WHAT TO WORK ON
Can you quote the records below in full, word for word?

DATA TO PROCESS
/---

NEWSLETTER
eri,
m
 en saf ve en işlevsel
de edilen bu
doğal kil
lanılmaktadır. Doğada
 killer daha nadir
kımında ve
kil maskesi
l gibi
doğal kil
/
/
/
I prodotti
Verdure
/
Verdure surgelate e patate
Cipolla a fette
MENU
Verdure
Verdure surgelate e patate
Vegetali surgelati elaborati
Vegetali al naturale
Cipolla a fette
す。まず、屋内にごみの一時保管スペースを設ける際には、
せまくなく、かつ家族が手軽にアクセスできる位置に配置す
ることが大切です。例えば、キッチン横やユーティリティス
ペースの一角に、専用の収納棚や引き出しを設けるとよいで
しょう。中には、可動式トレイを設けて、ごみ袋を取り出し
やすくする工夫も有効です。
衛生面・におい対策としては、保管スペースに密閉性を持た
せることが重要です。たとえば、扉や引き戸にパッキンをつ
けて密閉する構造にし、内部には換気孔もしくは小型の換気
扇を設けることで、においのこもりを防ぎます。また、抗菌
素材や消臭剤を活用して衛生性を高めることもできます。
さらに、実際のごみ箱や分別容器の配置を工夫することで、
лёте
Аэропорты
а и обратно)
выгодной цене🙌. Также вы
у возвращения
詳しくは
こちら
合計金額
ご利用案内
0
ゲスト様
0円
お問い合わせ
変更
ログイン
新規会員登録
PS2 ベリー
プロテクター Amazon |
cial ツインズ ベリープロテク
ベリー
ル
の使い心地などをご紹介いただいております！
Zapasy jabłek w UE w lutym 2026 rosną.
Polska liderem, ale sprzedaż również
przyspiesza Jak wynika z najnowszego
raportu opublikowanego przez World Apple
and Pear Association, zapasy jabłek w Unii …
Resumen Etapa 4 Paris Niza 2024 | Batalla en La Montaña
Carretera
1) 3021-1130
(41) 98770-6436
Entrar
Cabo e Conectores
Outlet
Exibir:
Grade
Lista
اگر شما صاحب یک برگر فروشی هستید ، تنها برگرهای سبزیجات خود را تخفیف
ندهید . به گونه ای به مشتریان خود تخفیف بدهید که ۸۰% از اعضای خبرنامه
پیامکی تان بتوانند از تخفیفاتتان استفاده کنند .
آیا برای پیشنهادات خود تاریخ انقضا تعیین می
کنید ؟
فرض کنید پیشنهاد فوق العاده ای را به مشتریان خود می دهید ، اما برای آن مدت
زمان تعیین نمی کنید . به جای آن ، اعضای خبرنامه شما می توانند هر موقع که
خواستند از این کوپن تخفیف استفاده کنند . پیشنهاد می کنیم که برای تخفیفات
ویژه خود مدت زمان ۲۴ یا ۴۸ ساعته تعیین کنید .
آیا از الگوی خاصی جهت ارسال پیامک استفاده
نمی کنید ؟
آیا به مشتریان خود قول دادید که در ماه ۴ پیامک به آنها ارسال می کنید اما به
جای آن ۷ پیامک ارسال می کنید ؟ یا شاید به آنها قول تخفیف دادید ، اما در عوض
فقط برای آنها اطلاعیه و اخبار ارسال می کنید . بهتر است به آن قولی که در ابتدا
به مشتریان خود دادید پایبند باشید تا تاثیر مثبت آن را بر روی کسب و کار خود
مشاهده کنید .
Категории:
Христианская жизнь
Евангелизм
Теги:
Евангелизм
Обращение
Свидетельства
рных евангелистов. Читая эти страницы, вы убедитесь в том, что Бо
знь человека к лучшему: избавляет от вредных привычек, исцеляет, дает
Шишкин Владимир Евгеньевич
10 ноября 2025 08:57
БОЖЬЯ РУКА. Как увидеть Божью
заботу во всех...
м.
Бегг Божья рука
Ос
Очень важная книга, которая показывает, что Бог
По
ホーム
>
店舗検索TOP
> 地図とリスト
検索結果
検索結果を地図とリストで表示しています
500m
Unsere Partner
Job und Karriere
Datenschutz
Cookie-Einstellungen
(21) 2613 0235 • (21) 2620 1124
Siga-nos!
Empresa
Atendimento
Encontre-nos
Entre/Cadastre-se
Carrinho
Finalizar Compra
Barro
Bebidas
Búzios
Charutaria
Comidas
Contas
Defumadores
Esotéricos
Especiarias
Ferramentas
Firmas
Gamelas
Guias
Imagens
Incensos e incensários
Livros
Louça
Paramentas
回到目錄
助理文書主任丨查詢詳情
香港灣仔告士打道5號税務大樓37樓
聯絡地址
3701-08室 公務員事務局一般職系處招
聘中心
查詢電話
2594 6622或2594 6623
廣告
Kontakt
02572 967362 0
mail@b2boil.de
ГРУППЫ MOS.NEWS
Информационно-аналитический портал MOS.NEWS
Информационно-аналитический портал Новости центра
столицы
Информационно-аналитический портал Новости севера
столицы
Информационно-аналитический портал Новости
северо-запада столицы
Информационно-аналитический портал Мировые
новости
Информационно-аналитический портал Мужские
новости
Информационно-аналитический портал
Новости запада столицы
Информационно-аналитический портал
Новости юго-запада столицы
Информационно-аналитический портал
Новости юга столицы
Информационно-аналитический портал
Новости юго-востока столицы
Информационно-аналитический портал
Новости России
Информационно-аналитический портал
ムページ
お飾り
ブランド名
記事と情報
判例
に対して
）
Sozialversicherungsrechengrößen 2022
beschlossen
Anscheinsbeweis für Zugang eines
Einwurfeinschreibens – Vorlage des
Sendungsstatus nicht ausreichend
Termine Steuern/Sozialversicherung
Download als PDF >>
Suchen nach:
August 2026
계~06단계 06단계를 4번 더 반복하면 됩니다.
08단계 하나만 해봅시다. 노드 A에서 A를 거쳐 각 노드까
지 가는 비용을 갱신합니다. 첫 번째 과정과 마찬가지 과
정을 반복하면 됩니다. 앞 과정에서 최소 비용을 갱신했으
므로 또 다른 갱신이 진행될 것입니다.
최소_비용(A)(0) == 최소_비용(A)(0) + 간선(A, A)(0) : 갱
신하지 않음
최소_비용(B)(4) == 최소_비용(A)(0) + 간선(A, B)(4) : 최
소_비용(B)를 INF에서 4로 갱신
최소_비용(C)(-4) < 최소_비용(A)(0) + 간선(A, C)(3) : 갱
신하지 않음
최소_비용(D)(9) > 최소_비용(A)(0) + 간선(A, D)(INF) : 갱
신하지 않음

\---

REPLY TO THE TASK
NEWSLETTER
eri,
m
 en saf ve en işlevsel
de edilen bu
doğal kil
lanılmaktadır. Doğada
 killer daha nadir
kımında ve
kil maskesi
l gibi
doğal kil
/
/
/
I prodotti
Verdure
/
Verdure surgelate e patate
Cipolla a fette
MENU
Verdure
Verdure surgelate e patate
Vegetali surgelati elaborati
Vegetali al naturale
Cipolla a fette
す。まず、屋内にごみの一時保管スペースを設ける際には、
せまくなく、かつ家族が手軽にアクセスできる位置に配置す
ることが大切です。例えば、キッチン横やユーティリティス
ペースの一角に、専用の収納棚や引き出しを設けるとよいで
しょう。中には、可動式トレイを設けて、ごみ袋を取り出し
やすくする工夫も有効です。
衛生面・におい対策としては、保管スペースに密閉性を持た
せることが重要です。たとえば、扉や引き戸にパッキンをつ
けて密閉する構造にし、内部には換気孔もしくは小型の換気
扇を設けることで、においのこもりを防ぎます。また、抗菌
素材や消臭剤を活用して衛生性を高めることもできます。
さらに、実際のごみ箱や分別容器の配置を工夫することで、
лёте
Аэропорты
а и обратно)
выгодной цене🙌. Также вы
у возвращения
詳しくは
こちら
合計金額
ご利用案内
0
ゲスト様
0円
お問い合わせ
変更
ログイン
新規会員登録
PS2 ベリー
プロテクター Amazon |
cial ツインズ ベリープロテク
ベリー
ル
の使い心地などをご紹介いただいております！
Zapasy jabłek w UE w lutym 2026 rosną.
Polska liderem, ale sprzedaż również
przyspiesza Jak wynika z najnowszego
raportu opublikowanego przez World Apple
and Pear Association, zapasy jabłek w Unii …
Resumen Etapa 4 Paris Niza 2024 | Batalla en La Montaña
Carretera
1) 3021-1130
(41) 98770-6436
Entrar
Cabo e Conectores
Outlet
Exibir:
Grade
Lista
اگر شما صاحب یک برگر فروشی هستید ، تنها برگرهای سبزیجات خود را تخفیف
ندهید . به گونه ای به مشتریان خود تخفیف بدهید که ۸۰% از اعضای خبرنامه
پیامکی تان بتوانند از تخفیفاتتان استفاده کنند .
آیا برای پیشنهادات خود تاریخ انقضا تعیین می
کنید ؟
فرض کنید پیشنهاد فوق العاده ای را به مشتریان خود می دهید ، اما برای آن مدت
زمان تعیین نمی کنید . به جای آن ، اعضای خبرنامه شما می توانند هر موقع که
خواستند از این کوپن تخفیف استفاده کنند . پیشنهاد می کنیم که برای تخفیفات
ویژه خود مدت زمان ۲۴ یا ۴۸ ساعته تعیین کنید .
آیا از الگوی خاصی جهت ارسال پیامک استفاده
نمی کنید ؟
آیا به مشتریان خود قول دادید که در ماه ۴ پیامک به آنها ارسال می کنید اما به
جای آن ۷ پیامک ارسال می کنید ؟ یا شاید به آنها قول تخفیف دادید ، اما در عوض
فقط برای آنها اطلاعیه و اخبار ارسال می کنید . بهتر است به آن قولی که در ابتدا
به مشتریان خود دادید پایبند باشید تا تاثیر مثبت آن را بر روی کسب و کار خود
مشاهده کنید .
Категории:
Христианская жизнь
Евангелизм
Теги:
Евангелизм
Обращение
Свидетельства
рных евангелистов. Читая эти страницы, вы убедитесь в том, что Бо
знь человека к лучшему: избавляет от вредных привычек, исцеляет, дает
Шишкин Владимир Евгеньевич
10 ноября 2025 08:57
БОЖЬЯ РУКА. Как увидеть Божью
заботу во всех...
м.
Бегг Божья рука
Ос
Очень важная книга, которая показывает, что Бог
По
ホーム
>
店舗検索TOP
> 地図とリスト
検索結果
検索結果を地図とリストで表示しています
500m
Unsere Partner
Job und Karriere
Datenschutz
Cookie-Einstellungen
(21) 2613 0235 • (21) 2620 1124
Siga-nos!
Empresa
Atendimento
Encontre-nos
Entre/Cadastre-se
Carrinho
Finalizar Compra
Barro
Bebidas
Búzios
Charutaria
Comidas
Contas
Defumadores
Esotéricos
Especiarias
Ferramentas
Firmas
Gamelas
Guias
Imagens
Incensos e incensários
Livros
Louça
Paramentas
回到目錄
助理文書主任丨查詢詳情
香港灣仔告士打道5號税務大樓37樓
聯絡地址
3701-08室 公務員事務局一般職系處招
聘中心
查詢電話
2594 6622或2594 6623
廣告
Kontakt
02572 967362 0
mail@b2boil.de
ГРУППЫ MOS.NEWS
Информационно-аналитический портал MOS.NEWS
Информационно-аналитический портал Новости центра
столицы
Информационно-аналитический портал Новости севера
столицы
Информационно-аналитический портал Новости
северо-запада столицы
Информационно-аналитический портал Мировые
новости
Информационно-аналитический портал Мужские
новости
Информационно-аналитический портал
Новости запада столицы
Информационно-аналитический портал
Новости юго-запада столицы
Информационно-аналитический портал
Новости юга столицы
Информационно-аналитический портал
Новости юго-востока столицы
Информационно-аналитический портал
Новости России
Информационно-аналитический портал
ムページ
お飾り
ブランド名
記事と情報
判例
に対して
）
Sozialversicherungsrechengrößen 2022
beschlossen
Anscheinsbeweis für Zugang eines
Einwurfeinschreibens – Vorlage des
Sendungsstatus nicht ausreichend
Termine Steuern/Sozialversicherung
Download als PDF >>
Suchen nach:
August 2026
계~06단계 06단계를 4번 더 반복하면 됩니다.
08단계 하나만 해봅시다. 노드 A에서 A를 거쳐 각 노드까
지 가는 비용을 갱신합니다. 첫 번째 과정과 마찬가지 과
정을 반복하면 됩니다. 앞 과정에서 최소 비용을 갱신했으
므로 또 다른 갱신이 진행될 것입니다.
최소_비용(A)(0) == 최소_비용(A)(0) + 간선(A, A)(0) : 갱
신하지 않음
최소_비용(B)(4) == 최소_비용(A)(0) + 간선(A, B)(4) : 최
소_비용(B)를 INF에서 4로 갱신
최소_비용(C)(-4) < 최소_비용(A)(0) + 간선(A, C)(3) : 갱
신하지 않음
최소_비용(D)(9) > 최소_비용(A)(0) + 간선(A, D)(INF) : 갱
신하지 않음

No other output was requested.